How long will she hold for before she spits? And when she does spit, should I remove her from the tank immediately? She's not full grown, still pretty young.

I have black gravel for the bottom of the tank in there, will it be easy to see the fry if the gravel is black? (I don't know how small I should be expecting them to be.)

Any tips and help would be greatly appreciated!

Here's a picture of the momma.


----------



## Revolution1221 (Apr 20, 2010)

The cichlid fry i got from work were from two different moms. I removed them and put them into 20 gallons. The first one didn't spit them out til the next day. The second one was within 10 minutes so i think it just all depends on how comfortable they feel letting them go. It may be possible to entice her with some food and walk away she may let them out so she can eat. And i removed the mothers right after noticing the fry just to avoid the possibilty of her getting hungry or stressed and trying to eat them lol. The fry i got appear to be doing great feeding on frozen baby brine shrimp right now. good luck with them.


----------



## Erotik (Jul 11, 2010)

Revolution1221 said:


> The cichlid fry i got from work were from two different moms. I removed them and put them into 20 gallons. The first one didn't spit them out til the next day. The second one was within 10 minutes so i think it just all depends on how comfortable they feel letting them go. It may be possible to entice her with some food and walk away she may let them out so she can eat. And i removed the mothers right after noticing the fry just to avoid the possibilty of her getting hungry or stressed and trying to eat them lol. The fry i got appear to be doing great feeding on frozen baby brine shrimp right now. good luck with them.
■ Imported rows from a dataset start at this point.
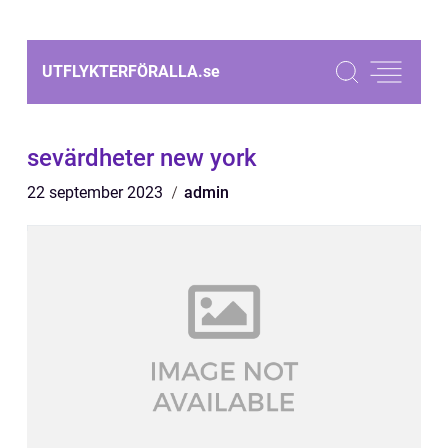
UTFLYKTERFÖRALLA.
se
sevärdheter new york
22 september 2023
admin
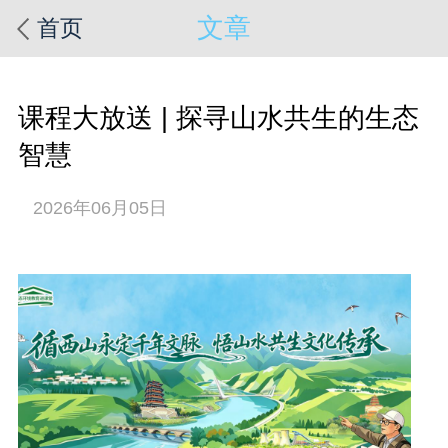
文章
首页
课程大放送 | 探寻山水共生的生态
智慧
2026年06月05日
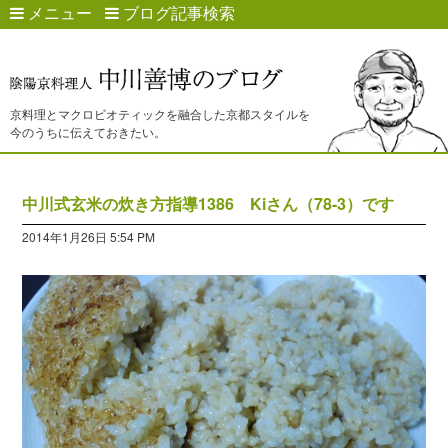
メニュー
ブログ記事検索
京料理とマクロビオティックを融合した京都スタイルを
今のうちに伝えておきたい。
中川式玄米の炊き方指導1386 Kiさん（78-3）です
2014年1月26日 5:54 PM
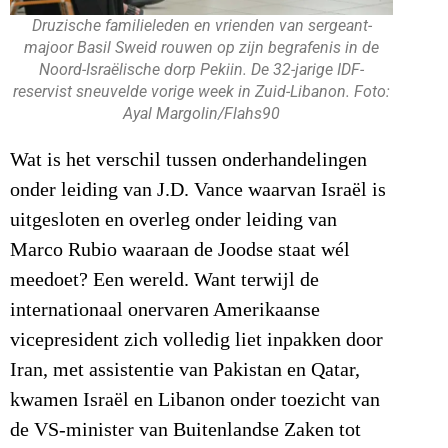
Druzische familieleden en vrienden van sergeant-
majoor Basil Sweid rouwen op zijn begrafenis in de
Noord-Israëlische dorp Pekiin. De 32-jarige IDF-
reservist sneuvelde vorige week in Zuid-Libanon. Foto:
Ayal Margolin/Flahs90
Wat is het verschil tussen onderhandelingen
onder leiding van J.D. Vance waarvan Israël is
uitgesloten en overleg onder leiding van
Marco Rubio waaraan de Joodse staat wél
meedoet? Een wereld. Want terwijl de
internationaal onervaren Amerikaanse
vicepresident zich volledig liet inpakken door
Iran, met assistentie van Pakistan en Qatar,
kwamen Israël en Libanon onder toezicht van
de VS-minister van Buitenlandse Zaken tot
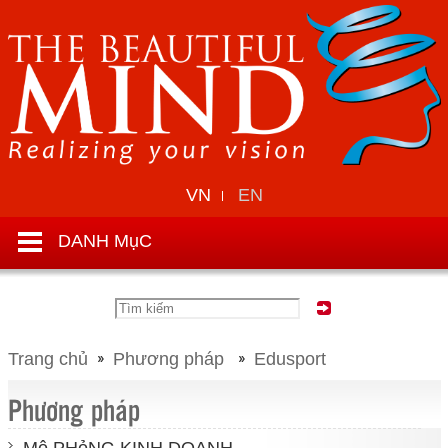
VN
EN
DANH MụC
Trang chủ
Phương pháp
Edusport
Phương pháp
Mô PHỏNG KINH DOANH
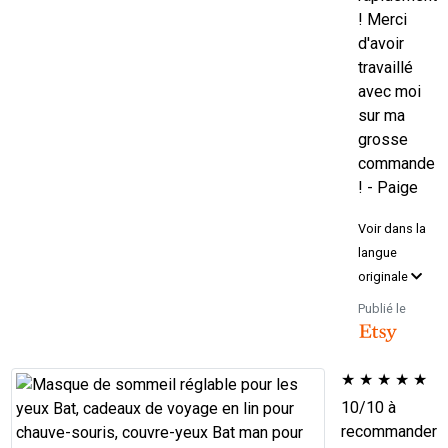
! Merci
d'avoir
travaillé
avec moi
sur ma
grosse
commande
! - Paige
Voir dans la
langue
originale
Publié le
★
★
★
★
★
10/10 à
recommander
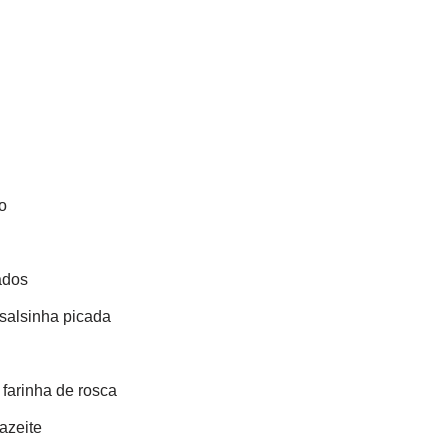
o
ados
 salsinha picada
e
farinha de rosca
azeite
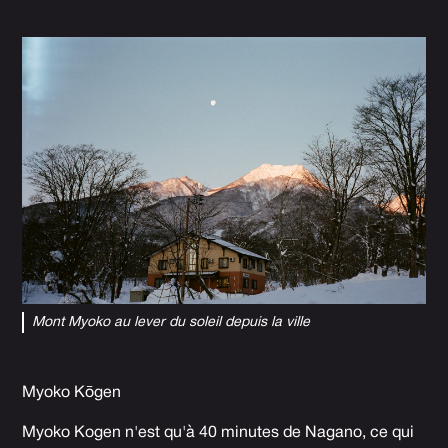
Mont Myoko au lever du soleil depuis la ville
Myoko Kōgen
Myoko Kogen n'est qu'à 40 minutes de Nagano, ce qui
Awesome, thanks for the help! =)


----------



## emc7 (Jul 23, 2005)

I tend to keep the moms out of the main tank for a few weeks to "fatten up". The males will try to spawn again ASAP and she does need to eat for awhile. A good mom will release fry, eat, and then pick them up again when they are threatened or even overnight.


----------



## Erotik (Jul 11, 2010)

UPDATE:

So as you can clearly see in the photo, it looks like she is holding.
Today I went to check on her and she no longer has a "lump" on her chin and is eating.
I don't see any fry anywhere, but she did dig a huge whole underneath a rock and moved all the gravel so it hits bottom.
Should I move the rock? What do you guys think happened?


----------